Dr Ryan Ko from the University of Waikato’s Faculty of Computing and Mathematical Sciences has been awarded a Cloud Security Alliance (CSA) ‘Cloud Security Ninja’ award. Judges ranked him number one on professionalism, innovation, role modelling and measurable success. The award recognises technical experts in the Asia Pacific (APAC) Cloud Security Industry during the past year who are hands-on and operational in charge of running the Cloud security operations in their organisations. The award seeks to reward individuals at all levels of an organisation who have contributed to the development and deployment of innovative Cloud solutions that improve business operations or enhance public services. Dr Ko was presented with his award at the CSA APAC Awards ceremony in Guangzhou, China on December 3.

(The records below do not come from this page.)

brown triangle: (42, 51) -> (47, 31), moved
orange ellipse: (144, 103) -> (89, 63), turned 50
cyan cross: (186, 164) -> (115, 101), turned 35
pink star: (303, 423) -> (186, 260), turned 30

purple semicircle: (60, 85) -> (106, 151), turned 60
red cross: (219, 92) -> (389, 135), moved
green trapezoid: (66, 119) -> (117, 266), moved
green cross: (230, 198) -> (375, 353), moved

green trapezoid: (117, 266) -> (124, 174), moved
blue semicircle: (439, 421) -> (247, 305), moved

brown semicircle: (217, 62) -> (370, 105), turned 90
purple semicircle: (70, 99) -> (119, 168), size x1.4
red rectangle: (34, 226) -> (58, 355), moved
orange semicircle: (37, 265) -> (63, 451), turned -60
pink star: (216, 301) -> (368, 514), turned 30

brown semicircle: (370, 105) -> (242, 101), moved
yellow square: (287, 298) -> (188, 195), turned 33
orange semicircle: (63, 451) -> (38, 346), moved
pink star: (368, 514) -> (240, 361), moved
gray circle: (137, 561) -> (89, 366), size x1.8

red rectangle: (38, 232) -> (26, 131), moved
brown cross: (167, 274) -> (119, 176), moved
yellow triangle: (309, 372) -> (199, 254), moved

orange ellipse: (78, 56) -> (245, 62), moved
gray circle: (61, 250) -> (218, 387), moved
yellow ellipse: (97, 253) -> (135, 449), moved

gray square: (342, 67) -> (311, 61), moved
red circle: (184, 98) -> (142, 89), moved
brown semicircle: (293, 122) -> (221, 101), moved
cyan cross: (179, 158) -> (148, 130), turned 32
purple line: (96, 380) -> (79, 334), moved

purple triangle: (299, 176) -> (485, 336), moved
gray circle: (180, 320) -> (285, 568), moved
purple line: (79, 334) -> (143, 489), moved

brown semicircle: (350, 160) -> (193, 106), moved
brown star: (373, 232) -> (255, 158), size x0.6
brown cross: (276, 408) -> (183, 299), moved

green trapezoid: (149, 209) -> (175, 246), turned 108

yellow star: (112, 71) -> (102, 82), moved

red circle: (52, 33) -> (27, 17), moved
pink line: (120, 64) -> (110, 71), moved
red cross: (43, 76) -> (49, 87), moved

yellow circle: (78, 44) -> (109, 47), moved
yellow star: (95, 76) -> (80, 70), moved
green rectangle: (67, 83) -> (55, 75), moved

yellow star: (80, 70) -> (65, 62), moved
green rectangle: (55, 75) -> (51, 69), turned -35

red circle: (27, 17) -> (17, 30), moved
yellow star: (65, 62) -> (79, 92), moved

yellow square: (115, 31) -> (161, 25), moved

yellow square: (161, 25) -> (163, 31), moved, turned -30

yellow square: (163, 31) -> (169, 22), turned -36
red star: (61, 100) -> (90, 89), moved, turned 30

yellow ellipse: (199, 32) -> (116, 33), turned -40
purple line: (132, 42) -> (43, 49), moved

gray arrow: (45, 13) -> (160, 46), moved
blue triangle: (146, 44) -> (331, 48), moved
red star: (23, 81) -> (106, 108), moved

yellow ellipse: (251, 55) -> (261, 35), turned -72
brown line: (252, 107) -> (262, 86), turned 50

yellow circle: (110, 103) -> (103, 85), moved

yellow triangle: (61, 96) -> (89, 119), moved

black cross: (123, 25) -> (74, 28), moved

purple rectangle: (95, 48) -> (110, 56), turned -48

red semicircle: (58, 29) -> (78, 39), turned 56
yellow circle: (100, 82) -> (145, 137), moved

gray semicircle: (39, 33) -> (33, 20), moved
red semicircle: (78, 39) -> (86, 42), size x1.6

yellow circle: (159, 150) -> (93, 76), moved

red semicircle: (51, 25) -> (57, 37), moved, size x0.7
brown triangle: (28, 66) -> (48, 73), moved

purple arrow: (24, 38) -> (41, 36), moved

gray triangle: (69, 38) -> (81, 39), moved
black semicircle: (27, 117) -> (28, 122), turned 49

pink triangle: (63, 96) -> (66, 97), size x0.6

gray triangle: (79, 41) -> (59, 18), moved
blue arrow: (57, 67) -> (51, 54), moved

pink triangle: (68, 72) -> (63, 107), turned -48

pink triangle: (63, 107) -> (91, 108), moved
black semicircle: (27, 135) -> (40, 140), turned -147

Contact: Dr Ryan Ko, 0223 202 761, or ryan@waikato.ac.nz

Study to examine kava’s link to drink-driving

Former police officer and soldier Dr Apo Aporosa has received a 2015 Pacific postdoctoral fellowship worth $230,000 from the Health Research Council of New Zealand (HRC) to examine the effects of the popular Pacific Island drink, kava, on driver ability and road safety. Kava has great cultural significance that produces soporific relaxant effects similar to sedative drugs. This study – the first of its kind – will use cognitive and driving simulation tests to access driver fitness immediately following high kava use. Dr Aporosa, a research associate of Fijian descent at the University of Waikato, is an expert in the area of kava and health, and has advised the NZ Police on several kava drink-driving cases. He says it is estimated there are more than 20,000 kava users on an average Friday or Saturday night in New Zealand. Most of these users are consuming kava at volumes 32 times greater than pharmacologically recommended doses, with many then driving home.